DELPHI suggests that highly impactful papers spread almost virally outside their disciplines and smaller scientific communities. Two papers can have the same number of citations, but highly impactful papers reach a broader and deeper audience. Low-impact papers, on the other hand, "aren't really being utilized and leveraged by an expanding group of people," says Weis.
The framework might be useful in "incentivizing teams of people to work together, even if they don't already know each other—perhaps by directing funding toward them to come together to work on important multidisciplinary problems," he adds.
Compared to citation number alone, DELPHI identifies over twice the number of highly impactful papers, including 60 percent of "hidden gems," or papers that would be missed by a citation threshold.
"Advancing fundamental research is about taking lots of shots on goal and then being able to quickly double down on the best of those ideas," says Jacobson. "This study was about seeing whether we could do that process in a more scaled way, by using the scientific community as a whole, as embedded in the academic graph, as well as being more inclusive in identifying high-impact research directions."
The researchers were surprised at how early in some cases the "alert signal" of a highly impactful paper shows up using DELPHI. "Within one year of publication we are already identifying hidden gems that will have significant impact later on," says Weis.

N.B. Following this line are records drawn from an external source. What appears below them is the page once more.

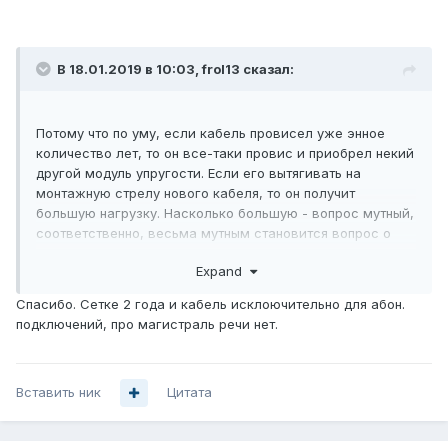
В 18.01.2019 в 10:03,
frol13
сказал:
Потому что по уму, если кабель провисел уже энное
количество лет, то он все-таки провис и приобрел некий
другой модуль упругости. Если его вытягивать на
монтажную стрелу нового кабеля, то он получит
большую нагрузку. Насколько большую - вопрос мутный,
соответственно, весьма мутным становится вопрос о
его оставшемся ресурсе. Поэтому гарантию на него
Expand
никто не даст.
Спасибо. Сетке 2 года и кабель исклоючительно для абон.
подключений, про магистраль речи нет.
Вставить ник
Цитата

He cautions, however, that DELPHI isn't exactly predicting the future. "We're using machine learning to extract and quantify signals that are hidden in the dimensionality and dynamics of the data that already exist."
Fair, efficient, and effective funding
The hope, the researchers say, is that DELPHI will offer a less-biased way to evaluate a paper's impact, as other measures such as citations and journal impact factor number can be manipulated, as past studies have shown.

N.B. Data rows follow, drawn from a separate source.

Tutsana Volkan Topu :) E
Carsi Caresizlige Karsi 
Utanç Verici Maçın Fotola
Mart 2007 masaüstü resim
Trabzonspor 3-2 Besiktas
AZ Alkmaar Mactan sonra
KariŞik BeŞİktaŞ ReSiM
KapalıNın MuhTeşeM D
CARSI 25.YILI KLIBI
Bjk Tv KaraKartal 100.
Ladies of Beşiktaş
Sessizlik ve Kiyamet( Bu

"We hope we can use this to find the most deserving research and researchers, regardless of what institutions they're affiliated with or how connected they are," Weis says.

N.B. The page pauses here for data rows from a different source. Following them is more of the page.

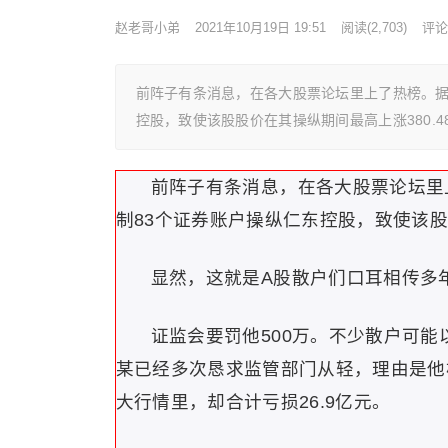
赵老哥小弟
2021年10月19日 19:51
阅读
(2,703)
评论(
前阵子有条消息，在各大股票论坛里上了热榜。据
控股，致使该股股价在其操纵期间最高上涨380.48
前阵子有条消息，在各大股票论坛里
制83个证券账户操纵仁东控股，致使该股股价
显然，这就是A股散户们口耳相传多年
证监会要罚他500万。不少散户可能
某已经多次恳求监管部门从轻，理由是他
大行情里，却合计亏损26.9亿元。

As with all machine learning frameworks, however, designers and users should be alert to bias, he adds. "We need to constantly be aware of potential biases in our data and models. We want DELPHI to help find the best research in a less-biased way—so we need to be careful our models are not learning to predict future impact solely on the basis of sub-optimal metrics like h-Index, author citation count, or institutional affiliation."
DELPHI could be a powerful tool to help scientific funding become more efficient and effective, and perhaps be used to create new classes of financial products related to science investment.
"The emerging metascience of science funding is pointing toward the need for a portfolio approach to scientific investment," notes David Lang, executive director of the Experiment Foundation. "Weis and Jacobson have made a significant contribution to that understanding and, more importantly, its implementation with DELPHI."
It's something Weis has thought about a lot after his own experiences in launching venture capital funds and laboratory incubation facilities for biotechnology startups.
"I became increasingly cognizant that investors, including myself, were consistently looking for new companies in the same spots and with the same preconceptions," he says. "There's a giant wealth of highly-talented people and amazing technology that I started to glimpse, but that is often overlooked. I thought there must be a way to work in this space—and that machine learning could help us find and more effectively realize all this unmined potential."